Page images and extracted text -
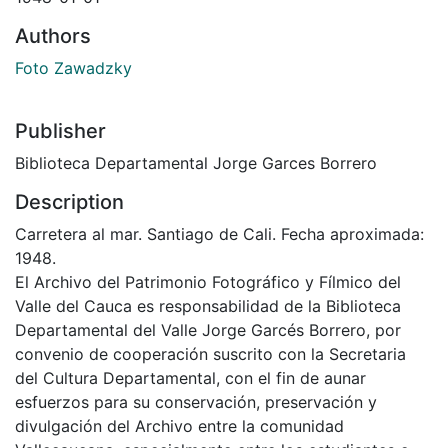
Authors
Foto Zawadzky
Publisher
Biblioteca Departamental Jorge Garces Borrero
Description
Carretera al mar. Santiago de Cali. Fecha aproximada:
1948.
El Archivo del Patrimonio Fotográfico y Fílmico del
Valle del Cauca es responsabilidad de la Biblioteca
Departamental del Valle Jorge Garcés Borrero, por
convenio de cooperación suscrito con la Secretaria
del Cultura Departamental, con el fin de aunar
esfuerzos para su conservación, preservación y
divulgación del Archivo entre la comunidad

Work order -
Would you give the records again exactly, dropping the pictures?

Finished task -
Authors
Foto Zawadzky
Publisher
Biblioteca Departamental Jorge Garces Borrero
Description
Carretera al mar. Santiago de Cali. Fecha aproximada:
1948.
El Archivo del Patrimonio Fotográfico y Fílmico del
Valle del Cauca es responsabilidad de la Biblioteca
Departamental del Valle Jorge Garcés Borrero, por
convenio de cooperación suscrito con la Secretaria
del Cultura Departamental, con el fin de aunar
esfuerzos para su conservación, preservación y
divulgación del Archivo entre la comunidad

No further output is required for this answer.